Eating kittens

Kittens: "either smothered in onions or in a ragout they are excellent"
-Henry LaBouchere, Diary of the Besieged Resident in Paris

The current issue of National Review has a book review of The Bond from Claire Berlinski, a freelance writer who "lives in Istanbul with a menagerie of adopted stray animals." I haven't read the book, perhaps it's great. The review, however, is a grab-bag of muddled thinking. The core of the article is the contention that we shouldn't eat animals that we care for, or, umm, that we shouldn't eat animals unless we care for them...
the cat in my lap stretched out her paw and tenderly patted my cheek. "She would taste good," I thought, was not a morally serious answer to the question, "Should I eat her?" And if it was not, how could it be a serious answer to this question: Should I eat an animal that has been separated from its mother at birth... pain, fear... slaughter... dismembered...?
Yes, I get the point that she wants us to consider the morality of meat-eating on grounds other than our desire to eat meat. Do you get that she's saying that we can't eat the cow because we treated it like food, but we can't eat the cat because we treated it like a pet? By intimation, this seems to be the argument of The Bond: people shouldn't eat meat because they have a bond with animals. Berlinski presents this as the evo psych update on natural law arguments against buying your steak at Safeway and launches into some invalid Rousseau-ist statements suggesting children are natural vegetarians before they're corrupted by society.

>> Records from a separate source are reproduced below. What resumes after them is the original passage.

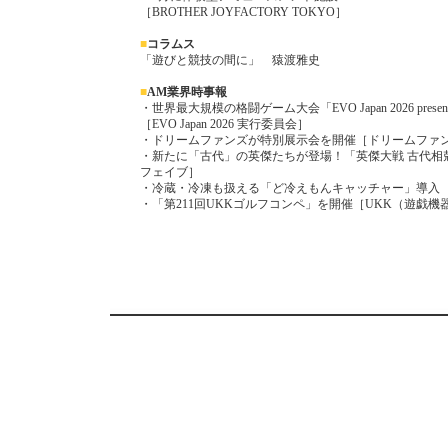
［BROTHER JOYFACTORY TOKYO］
■
コラムス
「遊びと競技の間に」 猿渡雅史
■
AM業界時事報
・世界最大規模の格闘ゲーム大会「EVO Japan 2026 prese
［EVO Japan 2026 実行委員会］
・ドリームファンズが特別展示会を開催［ドリームファ
・新たに「古代」の英傑たちが登場！「英傑大戦 古代相
フェイブ］
・冷蔵・冷凍も扱える「ど冷えもんキャッチャー」導入
・「第211回UKKゴルフコンペ」を開催［UKK（遊戯機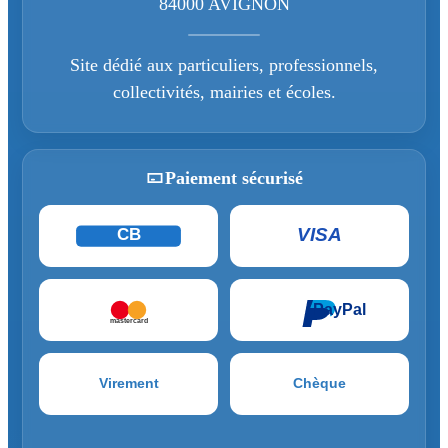
84000 AVIGNON
Site dédié aux particuliers, professionnels,
collectivités, mairies et écoles.
Paiement sécurisé
VISA
CB
PayPal
mastercard
Virement
Chèque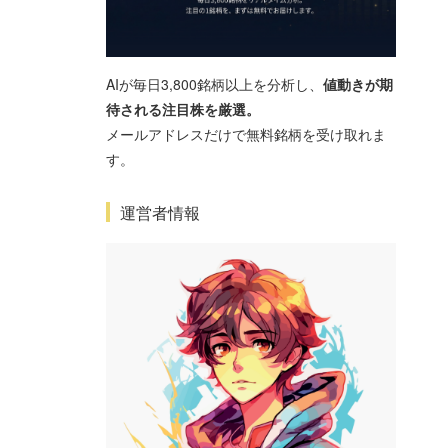
AIが毎日3,800銘柄以上を分析し、
値動きが期
待される注目株を厳選。
メールアドレスだけで無料銘柄を受け取れま
す。
運営者情報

I would submit that, in fact, "she would taste good" is a morally serious answer to the question. At least, it's as morally serious as the answer "I would feel bad to eat Fluffy." The idea that people would feel revulsion at eating pets is intuitive. Likewise, the desire to kill something because it is defenseless and trusting is immoral. However, it doesn't follow from either of these points that having a "bond" with an animal makes it categorically immoral to treat it as food.

Berlinski's essential sentimentality on this point is revealed by the Siege of Paris of 1870, when the residents were forced to resort to eating their pets. Henry LaBouchere: "This siege will destroy many illusions, and amongst them the prejudice which has prevented many animals being used as food. I can most solemnly assert that I never wish to taste a better dinner than a joint of a donkey or a ragout of cat..." LaBouchere confesses to feeling like a cannibal while eating a dog, but somehow the Parisians were still able to distinguish between feeling bad about eating a dog and feeling bad about eating each other.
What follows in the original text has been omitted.